I hate when I gain 10 pounds for a role then realize I’m not even an actress.
I have to get Rosetta stoned to figure out what my pothead sister is texting me.
My boss to a new applicant: You never get a second chance to make a first impression right?
Me about to inflict some post traumatic amnesia on him with a computer monitor: ʷᵉ’ˡˡ ˢᵉᵉ ᵃᵇᵒᵘᵗ ᵗʰᵃᵗ.
The good news is I’m pretty much who I say I am.
The bad news is I’m pretty much who I say I am.
[driving]
WIFE: gross, did you see the roadkill back there?
ME [scared]: did i see the road kill what?
My son just asked what erectile dysfunction is so I told him it’s when your anaconda don’t want none regardless of the presence of buns.
I need a car. Hiding in people’s trunks and hoping they’re going to Wal-Mart isn’t working out for me.
If we ever got together just know that I would totally shower and brush my teeth every day, even on holidays and weekends
“Let’s wake up super early, stand in the freezing cold with mobs of people & harass a cute little groundhog!” ~White people
Body: time to fall asleep.
Brain: hey that’s an interesting thought, here’s six billion more.

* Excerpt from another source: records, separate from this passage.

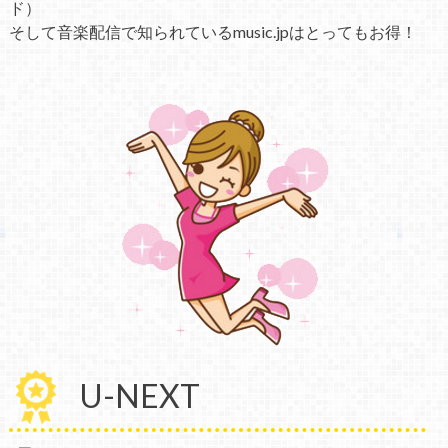
ド）
そして音楽配信で知られているmusic.jpはとってもお得！
U-NEXT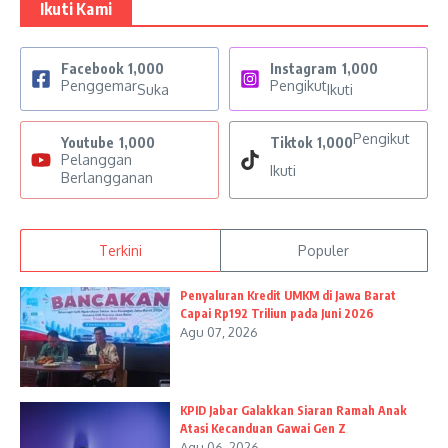
Ikuti Kami
Facebook
1,000
Instagram
1,000
Penggemar
Pengikut
Suka
Ikuti
Pengikut
Youtube
1,000
Tiktok
1,000
Pelanggan
Ikuti
Berlangganan
Terkini
Populer
Penyaluran Kredit UMKM di Jawa Barat
Capai Rp192 Triliun pada Juni 2026
Agu 07, 2026
KPID Jabar Galakkan Siaran Ramah Anak
Atasi Kecanduan Gawai Gen Z
Agu 06, 2026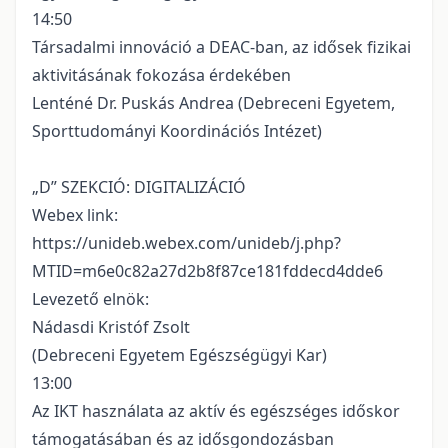
14:50
Társadalmi innováció a DEAC-ban, az idősek fizikai
aktivitásának fokozása érdekében
Lenténé Dr. Puskás Andrea (Debreceni Egyetem,
Sporttudományi Koordinációs Intézet)
„D” SZEKCIÓ: DIGITALIZÁCIÓ
Webex link:
https://unideb.webex.com/unideb/j.php?
MTID=m6e0c82a27d2b8f87ce181fddecd4dde6
Levezető elnök:
Nádasdi Kristóf Zsolt
(Debreceni Egyetem Egészségügyi Kar)
13:00
Az IKT használata az aktív és egészséges időskor
támogatásában és az idősgondozásban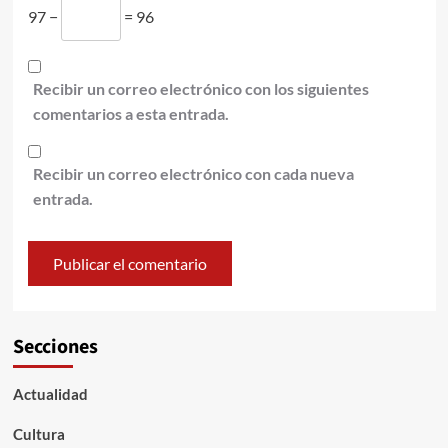
97 −
= 96
Recibir un correo electrónico con los siguientes
comentarios a esta entrada.
Recibir un correo electrónico con cada nueva
entrada.
Secciones
Actualidad
Cultura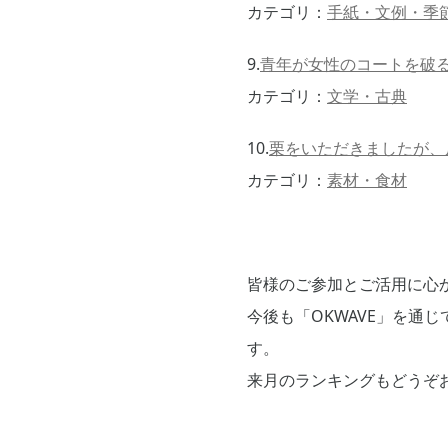
カテゴリ：
手紙・文例・季
9.
青年が女性のコートを破
カテゴリ：
文学・古典
10.
栗をいただきましたが、
カテゴリ：
素材・食材
皆様のご参加とご活用に心
今後も「OKWAVE」を通
す。
来月のランキングもどうぞ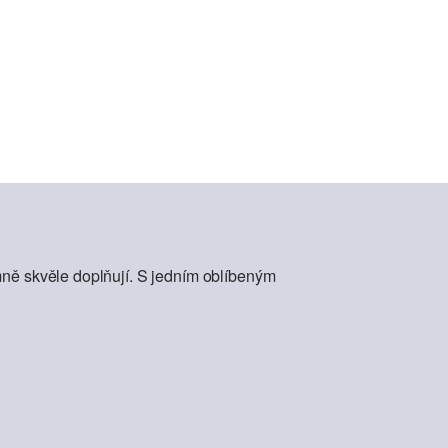
mně skvěle doplňují. S jedním oblíbeným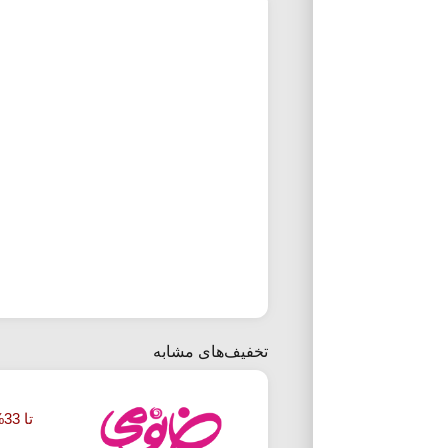
تخفیف‌های مشابه
تا 33% تخفیف خرید کیت رنگ مو خانومی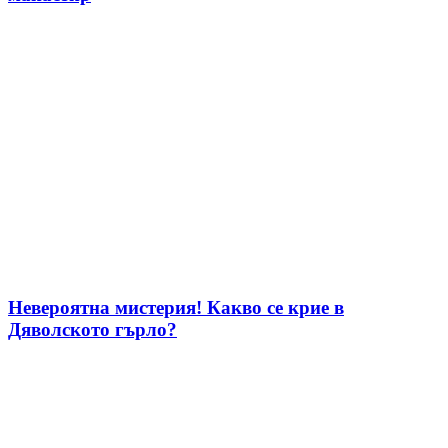
Невероятна мистерия! Какво се крие в
Дяволското гърло?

What if we made sidewalks into trampolines? Fun and springy to walk on, and if someone looks at you wrong you can always bounce them into tomorrow.
My Fitbit mistook my panic attack for high intensity interval training.
Whenever I tinker with the idea of a having a relationship, I go spend a night with my married friends.
Bible Study with my dad when i was kid:
“But Papa, why is having frogs everywhere such a bad thing?”
*Talking about 10 plagues of Eygpt*
Shes a 10 but moves things with her mind
She’s 11.
Donald be careful.
Donald watch out.
Donald look both ways.
Donald Duck!
“No man is an island.”
– someone with a basic grasp of land forms and human biology
Husband, opening our kitchen drawer while asking, “Do we know where the scissors have disappeared?” Looks around and promptly closes the drawer.
Me, opening the same kitchen drawer without looking in, hands him the scissors.
This chloroform smells expensiv…
Me: Alexa, play “You should see me in a crown”
Alexa: I’d like to see you in some pants
Me : So does that mean my immune system doesn’t have to go to work and can just put it’s feet up?
Doctor: No, I said you have a WEAKENED immune system
🙁
turn that frown upside down
):
Maybe your dog was descended from wolves; mine wants a mint on his pillow and concierge service.
Goldfish1: Check out my new castle.
Goldfish2: Castles are symbols of feudalistic oppression of the agrarian working class.
Goldfish1: Calm down. Take a lap around the bowl.
[5 seconds later]
Goldfish2: Hey, cool castle!
I have 11 pictures of myself from high school. My daughter has 11 pictures of herself from this morning.
A guy on the street just said “nice feet” to me can someone tell me seriously if that was a cat call?
Me washing my car
Neighbour: Hey what’s up? Washing your car?
Me: No, I’m watering it to see if it’ll grow into a bus.